As current managing director of the Niger Delta Development Commission (NDDC), Ekere has done very well for Akwa Ibom State and in deed the entire region in just 20 month of taking charge. Political analysts say that presiding over the Commission with an annual budget of over N400 billion and a tenure of four years with an option to renew for another term of four gives him greater personal advantage than the murky waters of state politics.
But a close associate says, Ekere’s politics has never been about him but the burden of responsibility for transformational leadership that benefits the greater number of people and communities across his Akwa Ibom State.
This is what he has demonstrated so far at NDDC. While the Commission under his leadership has judiciously deployed its annual budget to intervene in the nine NDDC states in line with its mandate, it has also taken steps to address a perceived injustice against Akwa Ibom, the leading oil producing state in the country.
At NDDC project distributions are weighted along state oil production quotas. Which means that as the number one oil producing state, Akwa Ibom should enjoy the highest number of projects in cumulacumulatve value. Ekere told the press recently that “this was not what we met on ground. The current Board has been magnanimous enough to redress this.” This explains why Akwa Ibom is said to be benefitting massively from the current infrastructure development drive of the Commission with more than 400 projects ranging from roads, power, water supply, renovation of classroom blocks, supply of learning facilities, etc.
Akwa Ibom is also the centre of an innovative entrepreneurship development hub undertaken in partnership with SMEDAN and a pilot state for the planned region-wide digital learning initiatives in partnership with the a host of technology firms including Digital Learning Institute and Microsoft.
Besides, Ekere, who is seen as “governor” of the nine NDDC states in terms of directing and influencing the development narratives in the areas, has, by insisting on implementing the NDDC policy of using local talents for local projects, empowered many indigenes of Akwa Ibom State that a grateful state is now urging him to return home and take charge as governor. Such is the passion he has unleashed that the state government has become so uneasy with Ekere and the NDDC, turning down requests for official visits and chasing contractors out of sites of NDDC projects.
Indeed, the APC is aware that it has an uphill task to dislodge the PDP and Governor Udom Emmanuel in the state. That awareness is panning out well in favour of Ekere who looks good to enjoy the overwhelming support of APC stakeholders in the state.

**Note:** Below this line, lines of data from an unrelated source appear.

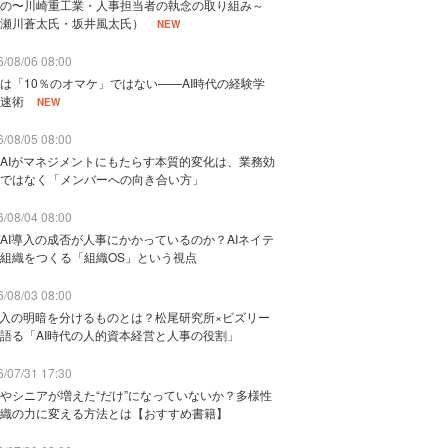
の〜川崎重工業・人事担当者の執念の取り組み～
瀬川蒼太氏・坂井風太氏）
NEW
/08/06 08:00
は「10％のオマケ」ではない——AI時代の経験学
速術
NEW
/08/05 08:00
AIがマネジメントにもたらす本質的変化は、業務効
ではなく「メンバーへの向き合い方」
/08/04 08:00
AI導入の成否が人事にかかっているのか？AIネイテ
組織をつくる「組織OS」という視点
/08/03 08:00
導入の明暗を分けるものとは？松尾研究所×ビズリー
語る「AI時代の人的資本経営と人事の役割」
/07/31 17:30
やシニアが増えた“だけ”になっていないか？多様性
織の力に変える方法とは【おすすめ書籍】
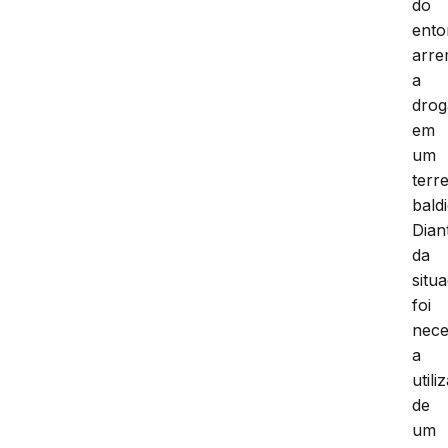
do
ento
arr
a
drog
em
um
terr
baldi
Dian
da
situ
foi
nece
a
utili
de
um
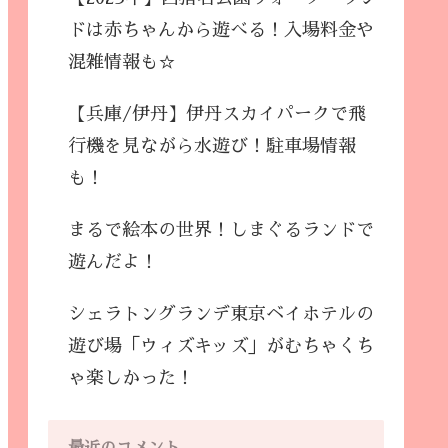
ドは赤ちゃんから遊べる！入場料金や
混雑情報も☆
【兵庫/伊丹】伊丹スカイパークで飛
行機を見ながら水遊び！駐車場情報
も！
まるで絵本の世界！しまぐるランドで
遊んだよ！
シェラトングランデ東京ベイホテルの
遊び場「ウィズキッズ」がむちゃくち
ゃ楽しかった！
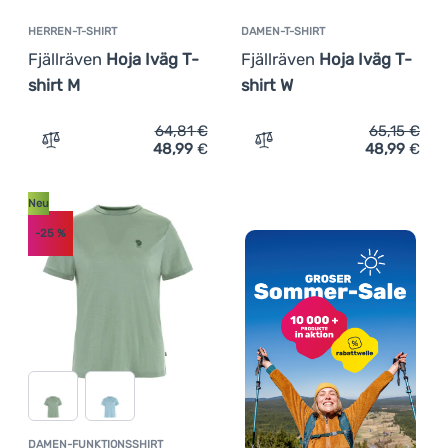
HERREN-T-SHIRT
DAMEN-T-SHIRT
Fjällräven
Hoja Iväg T-
Fjällräven
Hoja Iväg T-
shirt M
shirt W
64,81
€
65,15
€
48,99
€
48,99
€
Zum Vergleich 'Herren-T-Shirt Fjällräven Hoja Iväg T-shi
Zum Vergleich 'Damen-T-Sh
Neu
-25
%
DAMEN-FUNKTIONSSHIRT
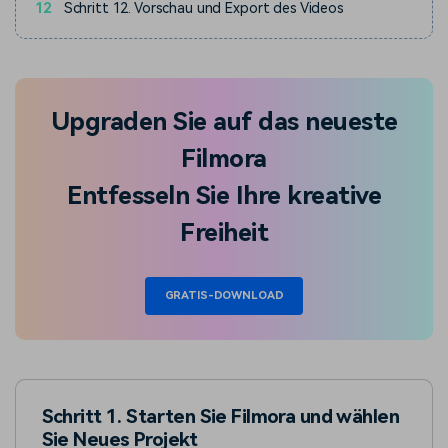
12
Schritt 12. Vorschau und Export des Videos
Upgraden Sie auf das neueste
Filmora
Entfesseln Sie Ihre kreative
Freiheit
GRATIS-DOWNLOAD
Schritt 1. Starten Sie Filmora und wählen
Sie Neues Projekt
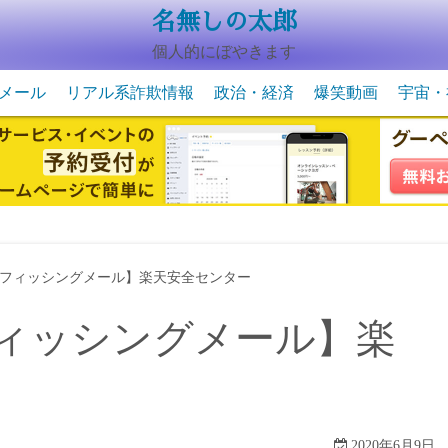
名無しの太郎
個人的にぼやきます
メール
リアル系詐欺情報
政治・経済
爆笑動画
宇宙・
動物系の爆笑動画
未確認
宇宙・
フィッシングメール】楽天安全センター
ィッシングメール】楽
2020年6月9日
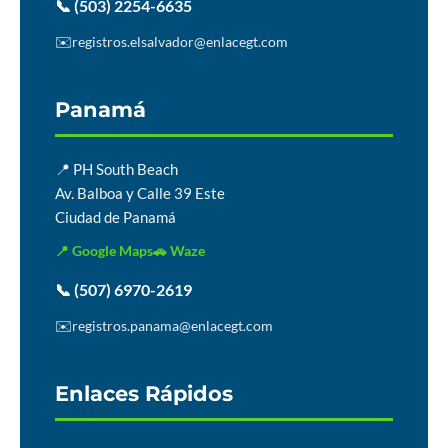
📞 (503) 2254-6635
✉️
registros.elsalvador@enlacegt.com
Panamá
📍 PH South Beach
Av. Balboa y Calle 39 Este
Ciudad de Panamá
📍 Google Maps
🚗 Waze
📞 (507) 6970-2619
✉️
registros.panama@enlacegt.com
Enlaces Rápidos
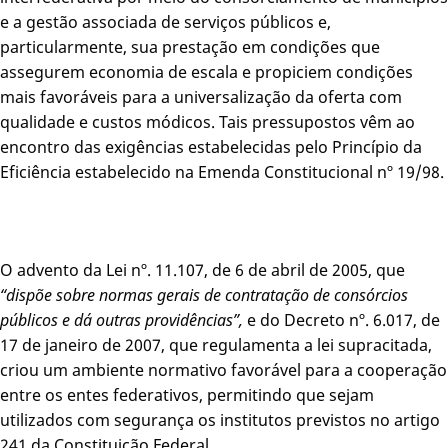
e a gestão associada de serviços públicos e,
particularmente, sua prestação em condições que
assegurem economia de escala e propiciem condições
mais favoráveis para a universalização da oferta com
qualidade e custos módicos. Tais pressupostos vêm ao
encontro das exigências estabelecidas pelo Princípio da
Eficiência estabelecido na Emenda Constitucional nº 19/98.
O advento da Lei nº. 11.107, de 6 de abril de 2005, que
“dispõe sobre normas gerais de contratação de consórcios
públicos e dá outras providências”,
e do Decreto nº. 6.017, de
17 de janeiro de 2007, que regulamenta a lei supracitada,
criou um ambiente normativo favorável para a cooperação
entre os entes federativos, permitindo que sejam
utilizados com segurança os institutos previstos no artigo
241 da Constituição Federal.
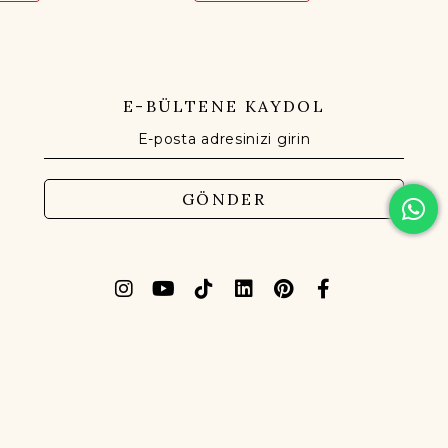
E-BÜLTENE KAYDOL
GÖNDER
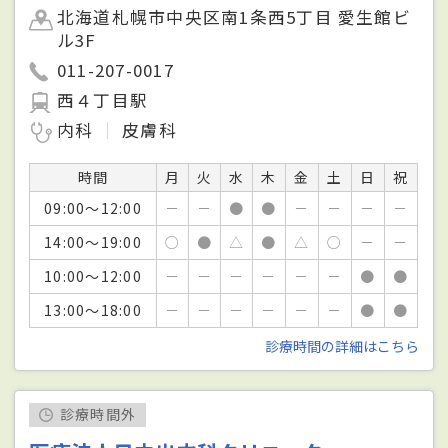
北海道札幌市中央区南1条西5丁目 愛生館ビ
ル3F
011-207-0017
西４丁目駅
内科
皮膚科
時間
月
火
水
木
金
土
日
祝
09:00～12:00
－
－
●
●
－
－
－
－
14:00～19:00
○
●
△
●
△
○
－
－
10:00～12:00
－
－
－
－
－
－
●
●
13:00～18:00
－
－
－
－
－
－
●
●
診療時間の詳細はこちら
診療時間外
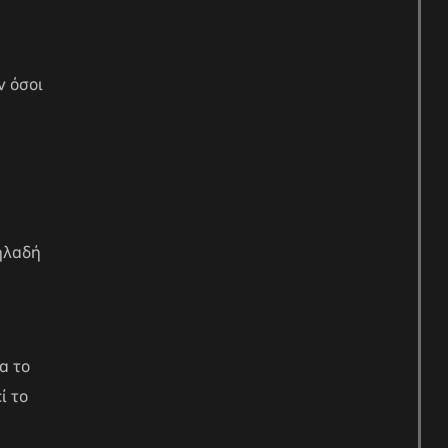
ν όσοι
δηλαδή
α το
ί το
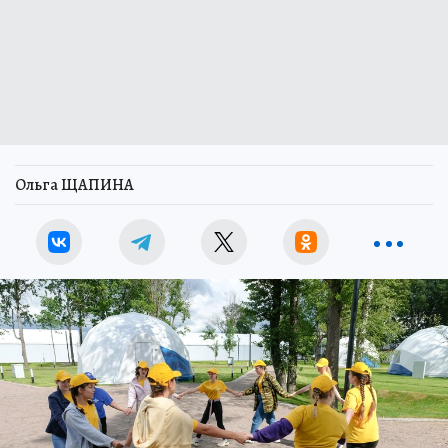
Ольга ЩАПИНА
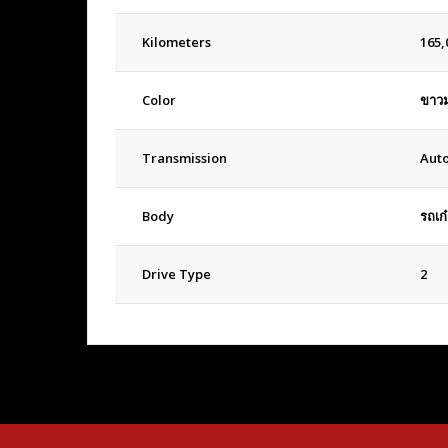
Kilometers
165,
Color
ขาวม
Transmission
Aut
Body
รถเก๋
Drive Type
2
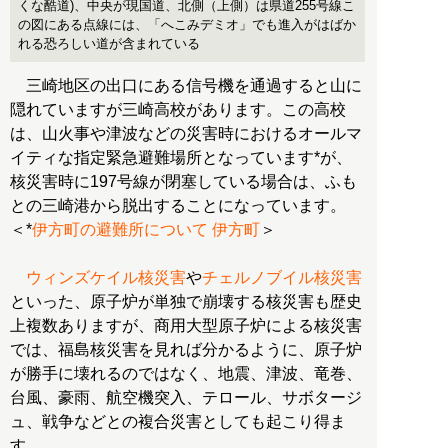
くな酷道)、中央が現国道、北側（上側）は県道255号線こ
の図にある点線には、「へこみデミオ」でも進入がはばか
れる恐ろしい道が含まれている
三崎地区の出口にある信号機を通過すると山に
隠れていますが三崎高校があります。この高校
は、山火事や津波などの災害時におけるオールマ
イティな指定緊急避難場所となっています*が、
核災害時に197号線が閉塞している場合は、ふも
との三崎港から脱出することになっています。
＜*
伊方町の避難所について 伊方町
＞
ウィンズケイル核災害
や
チェルノブイル核災害
といった、原子炉が単独で崩壊する核災害も歴史
上複数ありますが、商用大型原子炉による核災害
では、福島核災害を見れば分かるように、原子炉
が勝手に壊れるのではなく、地震、津波、竜巻、
台風、豪雨、航空機突入、テロール、サボタージ
ュ、戦争などとの複合災害としても起こり得ま
す。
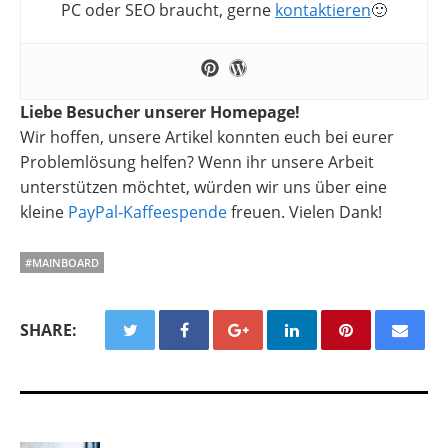
PC oder SEO braucht, gerne
kontaktieren
🙂
Liebe Besucher unserer Homepage!
Wir hoffen, unsere Artikel konnten euch bei eurer
Problemlösung helfen? Wenn ihr unsere Arbeit
unterstützen möchtet, würden wir uns über eine
kleine
PayPal-Kaffeespende
freuen. Vielen Dank!
#MAINBOARD
SHARE:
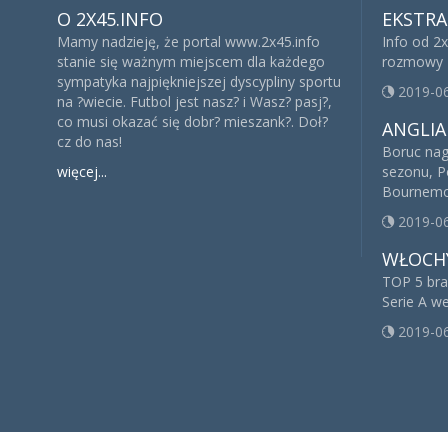
O 2X45.INFO
EKSTRA
Mamy nadzieję, że portal www.2x45.info
Info od 2
stanie się ważnym miejscem dla każdego
rozmowy 
sympatyka najpiękniejszej dyscypliny sportu
2019-0
na ?wiecie. Futbol jest nasz? i Wasz? pasj?,
co musi okazać się dobr? mieszank?. Doł?
ANGLIA
cz do nas!
Boruc na
więcej...
sezonu, P
Bournem
2019-0
WŁOCH
TOP 5 br
Serie A w
2019-0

It is possible that he may emerge as a consensus candidate in the interest of a united APC that is expected to go into the general election as a common front in the overall bid to bolster the election of President Muhammadu Buhari in the state.
Interestingly, Ekere, who is a native of Ikot Oboroenyin, Edemaya clan, was born on May 29, 1965. If he wins the lection, he will celebrate his birthday on the day he will be inaugurated as governor. Double celebration! He had chaired the Akwa Ibom Investment and Industrial Promotion Cou cil, AKIIPOC, the investment arm of the state government. He was also chair of Ibom Power Company, the independent power generating company owned by Akwa Ibom State. .
–Usoro wrote in from Uyo, Akwa Ibom State.